Customer feedback becomes relevant when it allows you to measure customer satisfaction and therefore improve the customer experience.
Today, customers regularly interact with brands’ digital channels. Hence the importance of using their feedback to optimize their digital experience as we have collected in our post ‘Key customer feedback to understand the customer experience‘.
But do your companies really use the full potential of customer feedback?
Feedback and its treatment are the key element of any customer experience (CX) program, enabling the creation of a direct digital dialogue between brands and customers. As customers share their feedback, and we translate it into improvement actions within the company, the impact on the bottom line increases.
You may be closing the loop with individual customers, but it’s key to identify global actions with company-wide impact that positively influence customers.
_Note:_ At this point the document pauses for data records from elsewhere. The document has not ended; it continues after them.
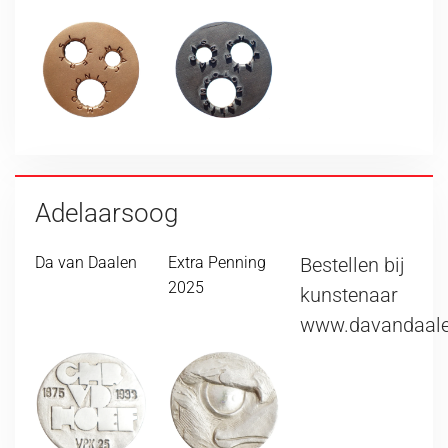
Adelaarsoog
Da van Daalen
Extra Penning
Bestellen bij
2025
kunstenaar
www.davandaale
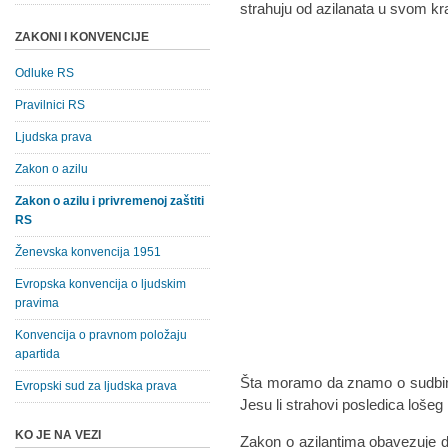
strahuju od azilanata u svom kr
ZAKONI I KONVENCIJE
Odluke RS
Pravilnici RS
Ljudska prava
Zakon o azilu
Zakon o azilu i privremenoj zaštiti
RS
Ženevska konvencija 1951
Evropska konvencija o ljudskim
pravima
Konvencija o pravnom položaju
apartida
Šta moramo da znamo o sudbini 
Evropski sud za ljudska prava
Jesu li strahovi posledica lošeg
KO JE NA VEZI
Zakon o azilantima obavezuje d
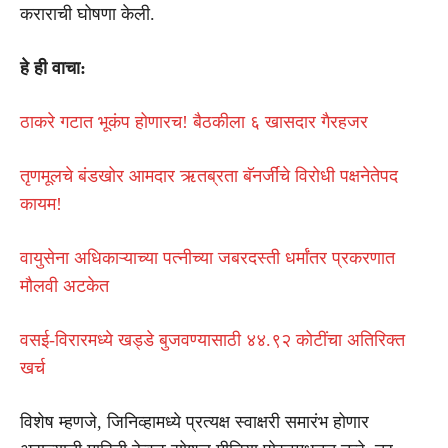
कराराची घोषणा केली.
हे ही वाचा:
ठाकरे गटात भूकंप होणारच! बैठकीला ६ खासदार गैरहजर
तृणमूलचे बंडखोर आमदार ऋतब्रता बॅनर्जींचे विरोधी पक्षनेतेपद
कायम!
वायुसेना अधिकाऱ्याच्या पत्नीच्या जबरदस्ती धर्मांतर प्रकरणात
मौलवी अटकेत
वसई-विरारमध्ये खड्डे बुजवण्यासाठी ४४.९२ कोटींचा अतिरिक्त
खर्च
विशेष म्हणजे, जिनिव्हामध्ये प्रत्यक्ष स्वाक्षरी समारंभ होणार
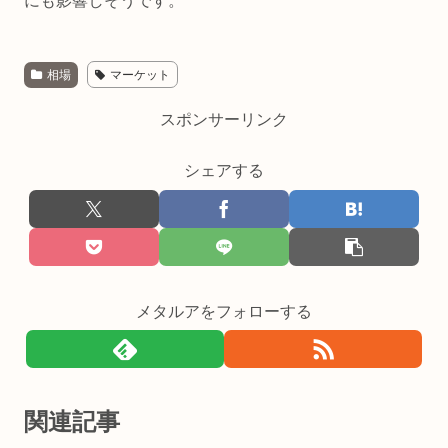
にも影響しそうです。
相場
マーケット
スポンサーリンク
シェアする
メタルアをフォローする
関連記事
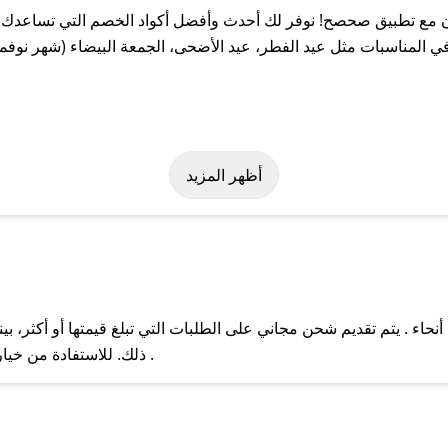
مع تطبيق صحصح! نوفر لك أحدث وأفضل أكواد الخصم التي تساعدك عل
لمناسبات مثل عيد الفطر، عيد الأضحى، الجمعة البيضاء (شهر نوفمبر
ر بسهولة على كود خصم جون. وفي حال عدم توفر الكوبون، تواصل معنا ع
أظهر المزيد
ء . يتم تقديم شحن مجاني على الطلبات التي تبلغ قيمتها أو أكثر، ب
ل مع فريق دعم صحصح عبر الرسائل الخاصة على تويتر أو البريد الإلك
ذلك. للاستفادة من خيار التوصيل السريع، يرجى تقديم طلبك قبل الساعة .
حال عدم توفر كوبونات لمتجرك المفضل، يمكنك مراسلتنا مباشرة وس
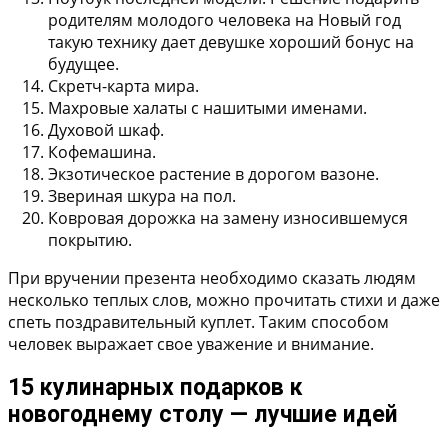
родителям молодого человека на Новый год
такую технику дает девушке хороший бонус на
будущее.
Скретч-карта мира.
Махровые халаты с нашитыми именами.
Духовой шкаф.
Кофемашина.
Экзотическое растение в дорогом вазоне.
Звериная шкура на пол.
Ковровая дорожка на замену износившемуся
покрытию.
При вручении презента необходимо сказать людям
несколько теплых слов, можно прочитать стихи и даже
спеть поздравительный куплет. Таким способом
человек выражает свое уважение и внимание.
15 кулинарных подарков к
новогоднему столу — лучшие идей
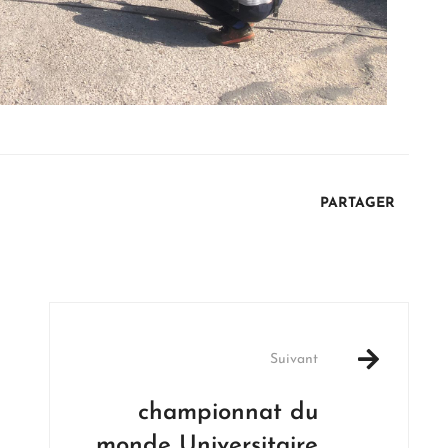
PARTAGER
Suivant
championnat du
monde Universitaire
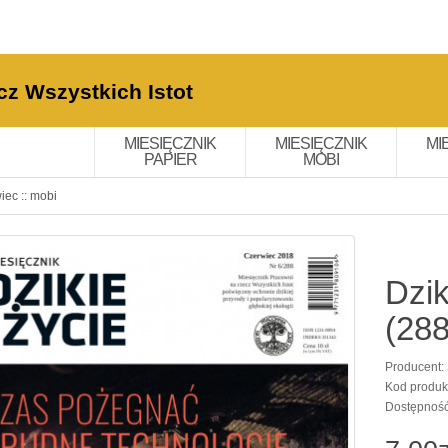
cz Wszystkich Istot
MIESIĘCZNIK
MIESIĘCZNIK
MI
PAPIER
MOBI
iec :: mobi
Dzik
(288
Producent:
Kod produk
Dostępnoś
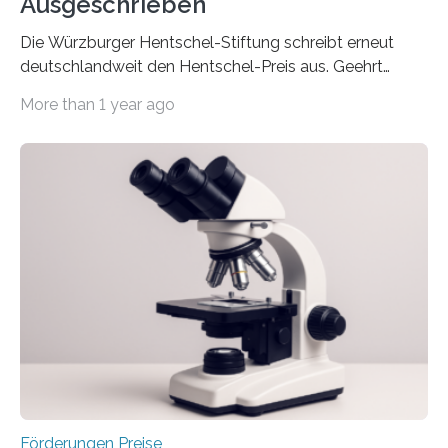
Ausgeschrieben
Die Würzburger Hentschel-Stiftung schreibt erneut
deutschlandweit den Hentschel-Preis aus. Geehrt
werden soll eine herausragende Doktorarbeit oder eine
More than 1 year ago
hochrangige wissenschaftliche Publikation zum Thema
Schlaganfall. Die Hentschel-Stiftung „Kampf dem
Schlaganfall“ mit Sitz in Würzburg fördert die
Schlaganfallforschung, um die Behandlung der
Betroffenen zu verbessern. Dazu schreibt sie auch in
diesem Jahr wieder deutschlandweit den Hentschel-
Preis aus. Er richtet sich gezielt an jüngere
Forscherinnen und Forscher unter 40 Jahren. Geehrt
werden soll eine herausragende Doktorarbeit oder eine
hochrangige wissenschaftliche Publikation zum Thema
Schlaganfall….
Förderungen Preise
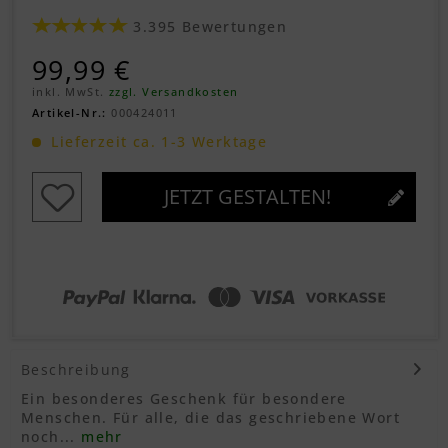
3.395 Bewertungen
99,99 €
inkl. MwSt.
zzgl. Versandkosten
Artikel-Nr.:
000424011
Lieferzeit ca. 1-3 Werktage
JETZT GESTALTEN!
Beschreibung
Ein besonderes Geschenk für besondere
Menschen. Für alle, die das geschriebene Wort
noch...
mehr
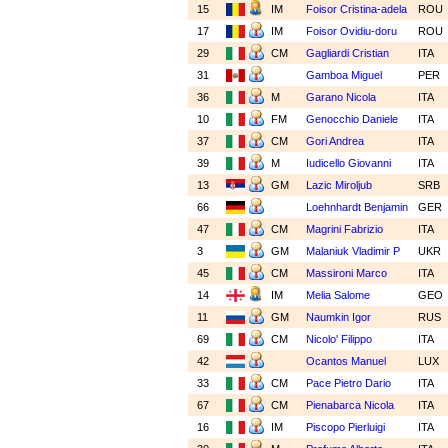
15
IM
Foisor Cristina-adela
ROU
17
IM
Foisor Ovidiu-doru
ROU
29
CM
Gagliardi Cristian
ITA
31
Gamboa Miguel
PER
36
M
Garano Nicola
ITA
10
FM
Genocchio Daniele
ITA
37
CM
Gori Andrea
ITA
39
M
Iudicello Giovanni
ITA
13
GM
Lazic Miroljub
SRB
66
Loehnhardt Benjamin
GER
47
CM
Magrini Fabrizio
ITA
3
GM
Malaniuk Vladimir P
UKR
45
CM
Massironi Marco
ITA
14
IM
Melia Salome
GEO
11
GM
Naumkin Igor
RUS
69
CM
Nicolo' Filippo
ITA
42
Ocantos Manuel
LUX
33
CM
Pace Pietro Dario
ITA
67
CM
Pienabarca Nicola
ITA
16
IM
Piscopo Pierluigi
ITA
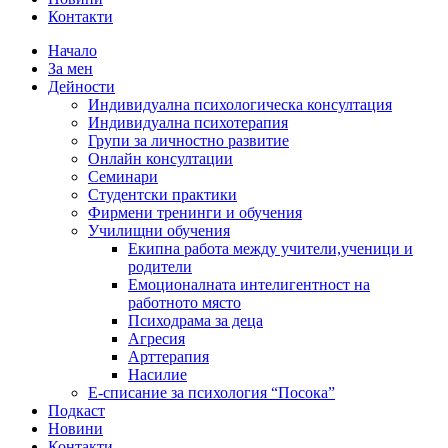
Контакти
Начало
За мен
Дейности
Индивидуална психологическа консултация
Индивидуална психотерапия
Групи за личностно развитие
Онлайн консултации
Семинари
Студентски практики
Фирмени тренинги и обучения
Училищни обучения
Екипна работа между учители,ученици и
родители
Емоционалната интелигентност на
работното място
Психодрама за деца
Агресия
Арттерапия
Насилие
Е-списание за психология “Посока”
Подкаст
Новини
Контакти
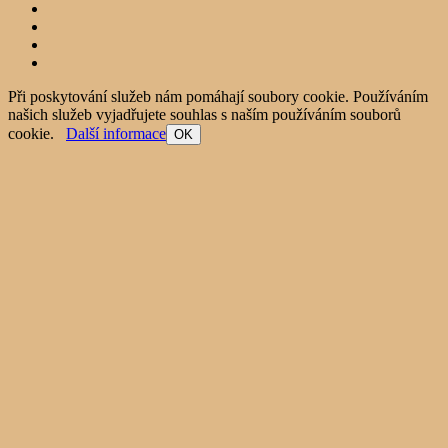
Při poskytování služeb nám pomáhají soubory cookie. Používáním
našich služeb vyjadřujete souhlas s naším používáním souborů
cookie.
Další informace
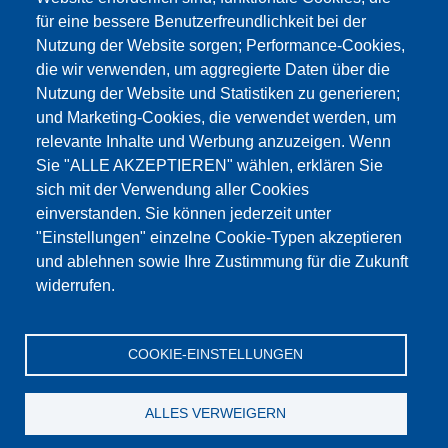
für eine bessere Benutzerfreundlichkeit bei der
Nutzung der Website sorgen; Performance-Cookies,
die wir verwenden, um aggregierte Daten über die
Dieser Inhalt ist blockiert, da die Google Maps
Nutzung der Website und Statistiken zu generieren;
Cookies nicht akzeptiert wurden.
und Marketing-Cookies, die verwendet werden, um
relevante Inhalte und Werbung anzuzeigen. Wenn
NUR DIE GOOGLE MAPS COOKIES
Sie "ALLE AKZEPTIEREN" wählen, erklären Sie
AKZEPTIEREN.
sich mit der Verwendung aller Cookies
einverstanden. Sie können jederzeit unter
Alle Cookies akzeptieren
"Einstellungen" einzelne Cookie-Typen akzeptieren
und ablehnen sowie Ihre Zustimmung für die Zukunft
widerrufen.
Produkte
Aktuelles
Über uns
Vertrieb
Service
COOKIE-EINSTELLUNGEN
Referenzen
Jobs
Kontakt
Datenschutz
Impressum
AGB
Katalog
ALLES VERWEIGERN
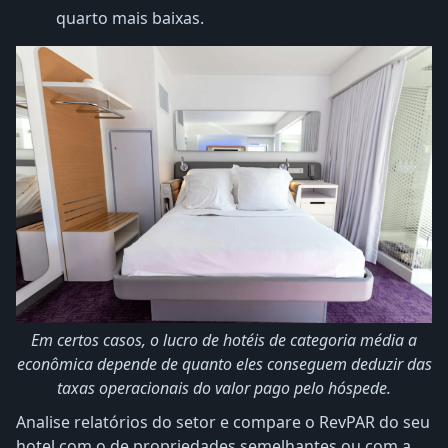
quarto mais baixas.
Em certos casos, o lucro de hotéis de categoria média a
econômica depende de quanto eles conseguem deduzir das
taxas operacionais do valor pago pelo hóspede.
Analise relatórios do setor e compare o RevPAR do seu
hotel com o de propriedades semelhantes ou com a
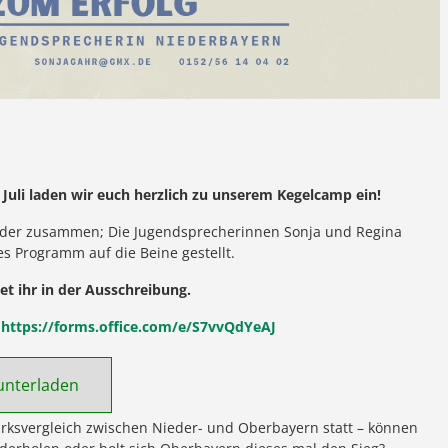
. Juli laden wir euch herzlich zu unserem Kegelcamp ein!
eder zusammen; Die Jugendsprecherinnen Sonja und Regina
s Programm auf die Beine gestellt.
t ihr in der Ausschreibung.
:
https://forms.office.com/e/S7vvQdYeAJ
unterladen
rksvergleich zwischen Nieder- und Oberbayern statt – können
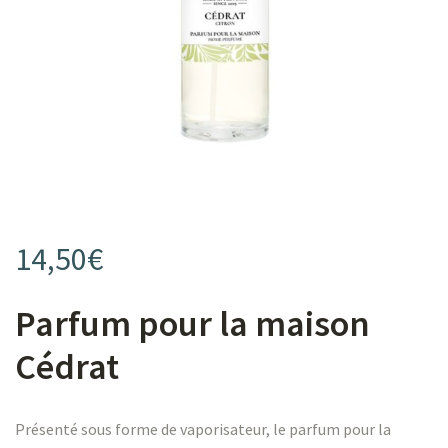
s
14,50
€
s
Parfum pour la maison
Cédrat
Présenté sous forme de vaporisateur, le parfum pour la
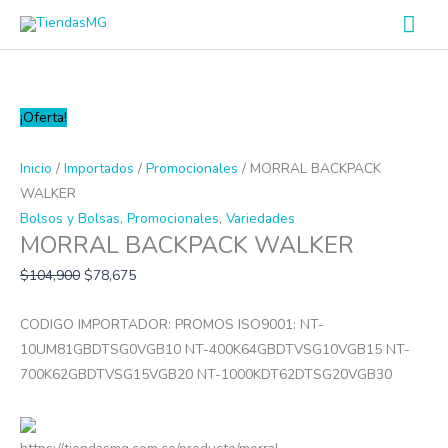
Ir
Men
al
prin
contenido
MORRAL
¡Oferta!
BACKPACK
WALKER
Inicio
/
Importados
/
Promocionales
/ MORRAL BACKPACK
cantidad
WALKER
Bolsos y Bolsas
,
Promocionales
,
Variedades
MORRAL BACKPACK WALKER
$
104,900
$
78,675
CODIGO IMPORTADOR: PROMOS ISO9001: NT-
10UM81GBDTSG0VGB10 NT-400K64GBDTVSG10VGB15 NT-
700K62GBDTVSG15VGB20 NT-1000KDT62DTSG20VGB30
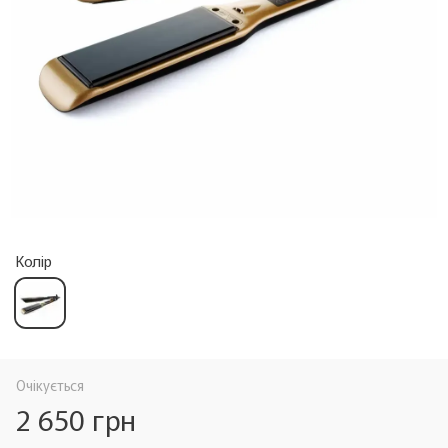
Колір
Очікується
2 650 грн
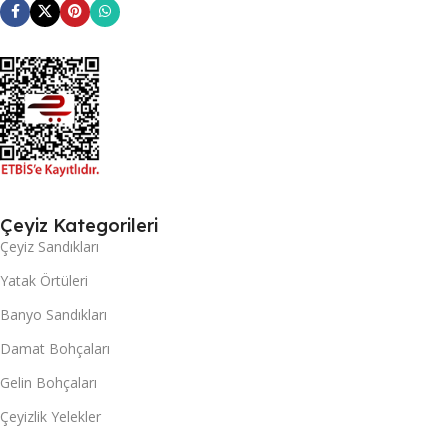
Çeyiz Kategorileri
Çeyiz Sandıkları
Yatak Örtüleri
Banyo Sandıkları
Damat Bohçaları
Gelin Bohçaları
Çeyizlik Yelekler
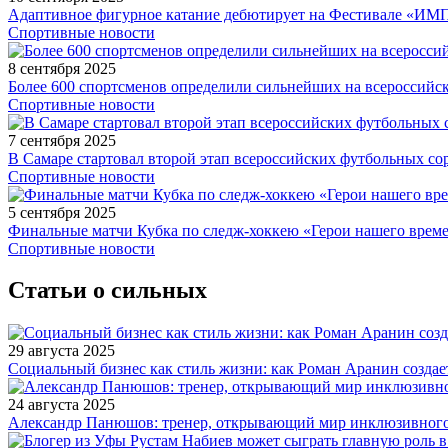
Адаптивное фигурное катание дебютирует на Фестивале «ИМ
Спортивные новости
8 сентября 2025
Более 600 спортсменов определили сильнейших на всероссийс
Спортивные новости
7 сентября 2025
В Самаре стартовал второй этап всероссийских футбольных 
Спортивные новости
5 сентября 2025
Финальные матчи Кубка по следж-хоккею «Герои нашего време
Спортивные новости
Статьи о сильных
29 августа 2025
Социальный бизнес как стиль жизни: как Роман Аранин создае
24 августа 2025
Александр Панюшов: тренер, открывающий мир инклюзивного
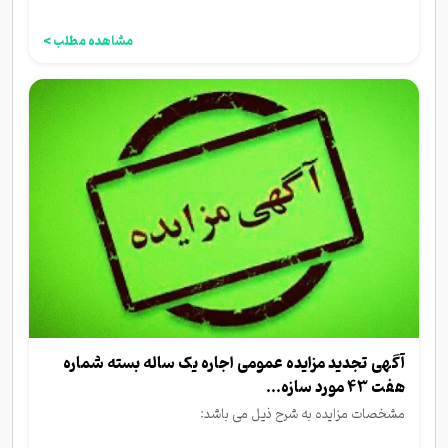
مشاهده مطلب >
آگهی تجدید مزایده عمومی اجاره یک ساله بسته شماره
هفت 43 مورد سازه...
مشخصات مزایده به شرح ذیل می باشد:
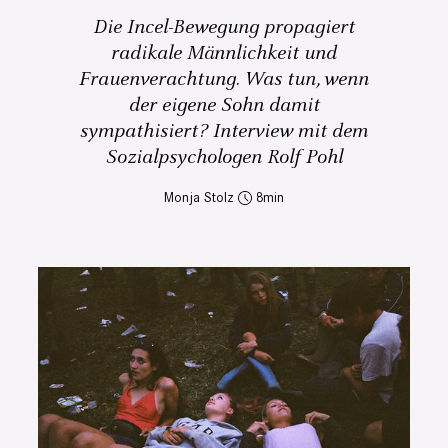
Die Incel-Bewegung propagiert
radikale Männlichkeit und
Frauenverachtung. Was tun, wenn
der eigene Sohn damit
sympathisiert? Interview mit dem
Sozialpsychologen Rolf Pohl
Monja Stolz
8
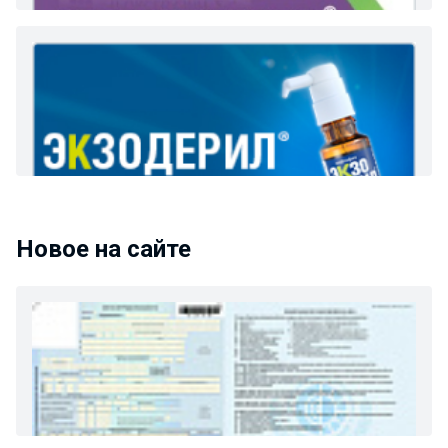
Новое на сайте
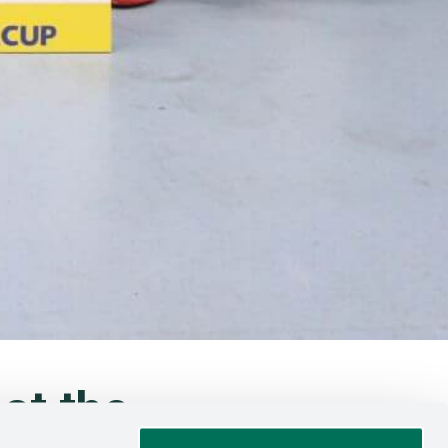
at the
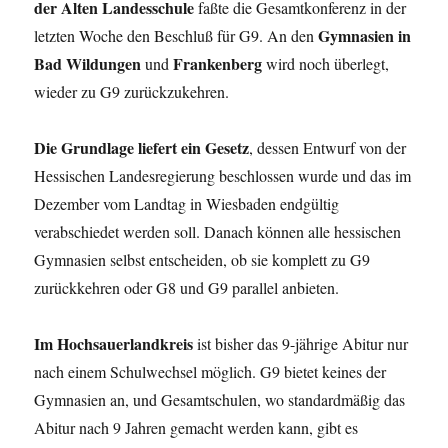
der Alten Landesschule
faßte die Gesamtkonferenz in der
Gymnasien in
letzten Woche den Beschluß für G9. An den
Bad Wildungen
Frankenberg
und
wird noch überlegt,
wieder zu G9 zurückzukehren.
Die Grundlage liefert ein Gesetz
, dessen Entwurf von der
Hessischen Landesregierung beschlossen wurde und das im
Dezember vom Landtag in Wiesbaden endgültig
verabschiedet werden soll. Danach können alle hessischen
Gymnasien selbst entscheiden, ob sie komplett zu G9
zurückkehren oder G8 und G9 parallel anbieten.
Im Hochsauerlandkreis
ist bisher das 9-jährige Abitur nur
nach einem Schulwechsel möglich. G9 bietet keines der
Gymnasien an, und Gesamtschulen, wo standardmäßig das
Abitur nach 9 Jahren gemacht werden kann, gibt es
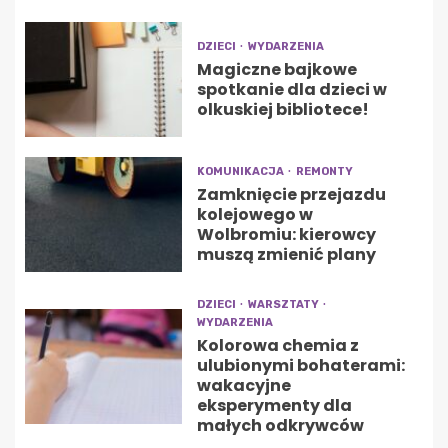
DZIECI
WYDARZENIA
Magiczne bajkowe
spotkanie dla dzieci w
olkuskiej bibliotece!
KOMUNIKACJA
REMONTY
Zamknięcie przejazdu
kolejowego w
Wolbromiu: kierowcy
muszą zmienić plany
DZIECI
WARSZTATY
WYDARZENIA
Kolorowa chemia z
ulubionymi bohaterami:
wakacyjne
eksperymenty dla
małych odkrywców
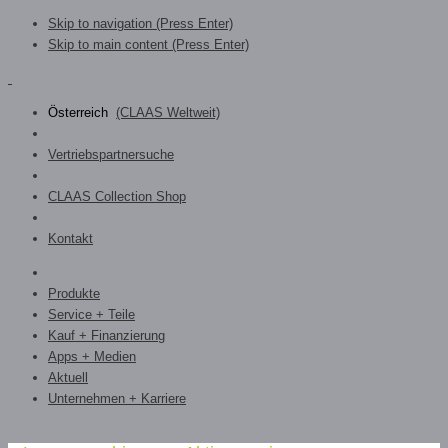
Skip to navigation (Press Enter)
Skip to main content (Press Enter)
Österreich
(CLAAS Weltweit)
Vertriebspartnersuche
CLAAS Collection Shop
Kontakt
Produkte
Service + Teile
Kauf + Finanzierung
Apps + Medien
Aktuell
Unternehmen + Karriere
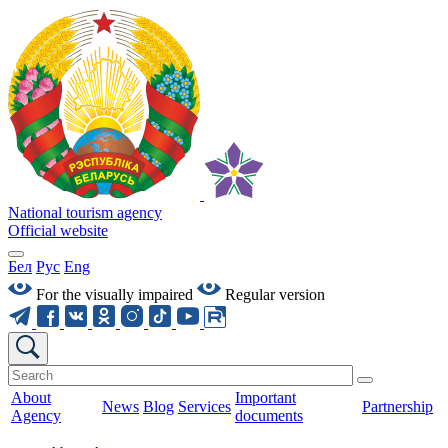
National tourism agency
Official website
Бел
Рус
Eng
For the visually impaired
Regular version
About
Important
News
Blog
Services
Partnership
Agency
documents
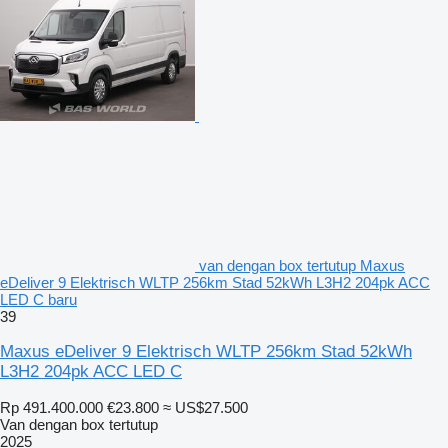
van dengan box tertutup Maxus
eDeliver 9 Elektrisch WLTP 256km Stad 52kWh L3H2 204pk ACC
LED C baru
39
Maxus eDeliver 9 Elektrisch WLTP 256km Stad 52kWh
L3H2 204pk ACC LED C
Rp 491.400.000
€23.800
≈ US$27.500
Van dengan box tertutup
2025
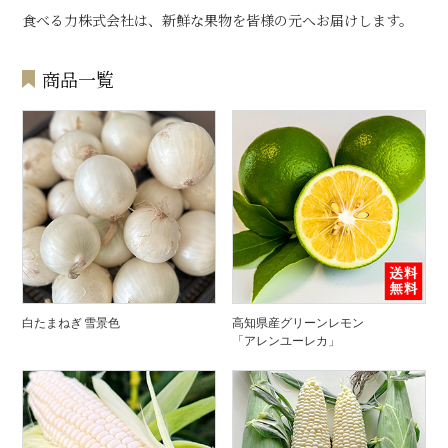
食べる力株式会社は、新鮮な果物を皆様の元へお届けします。
商品一覧
白たまねぎ 雪景色
高知県産グリーンレモン
「アレンユーレカ」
Putting feedback at the center of the company allows you to:
- Increase customer satisfaction (CSAT).
- Reduce operating costs.
- Improve customer lifetimevalue.
- Improve results.
How to collect customer feedback?
Here’s how to improve customer feedback and show that you value their opinions:
Ask customers at the right times.
The key to customer response is directly related to when you ask questions. There are certain times in a customer’s journey when they probably aren’t interested in giving feedback. But there are other times when customers may appreciate the opportunity to voice their opinion, trying to solve problems that have not been solved for them so far.
Capturing that feedback also provides first-hand data on redundant operational problems in the business.
It uses open-text analytics and sentiment analysis technologies to maximize the collection of relevant information from open-ended questions.
Text analytics uses artificial intelligence (AI) to aggregate opinion topics and then extract meaningful information from thousands of text-based comments. Regardless of how you classify your comments, it is important to incorporate sentiment analysis in order to understand which topics are trending “negative” and which are trending “positive.”
To do this, you can make a very simple scheme to identify the sentiment of the opinions as shown below:
Simply identify with a different color if the opinion is positive, negative or neutral and with a different size depending on whether that comment is repeated by different customers or if it is something relevant. This way you will get an overall view of the sentiment of your company, knowing whether positive or negative sentiment predominates.
Ask questions that fit your analysis objectives.
By creating programs designed to capture customer opinions on precise topics, you can get immediate feedback from your most important asset, your customers, and make concrete improvements to your business.
Consumer behavior is not static, but changes over time. Studying and understanding trends to take different actions depending on how the customer is doing is key to improving your business. You can learn more about consumer behavior trends in the following Medallia post.
Generate measurement models: Combine NPS and CSAT with other metrics.
Almost all feedback programs focus on a few key metrics, primarily NPS and CSAT. Whether you use NPS or overall satisfaction (CSAT) with the company, having a key metric where you can monitor its evolution can help you compare customer experience management over time. You can learn more about these metrics in the following post on our blog.
The models defined by Allswers allow you to combine different metrics to get the most complete analysis.
Close de loop: The importance of closing the loop.
Companies don’t need to do much to optimize customer experiences. If you’re collecting customer feedback, you’re halfway there. Now you just need to use the feedback you have to implement actions to close the dissatisfactions that are highlighted.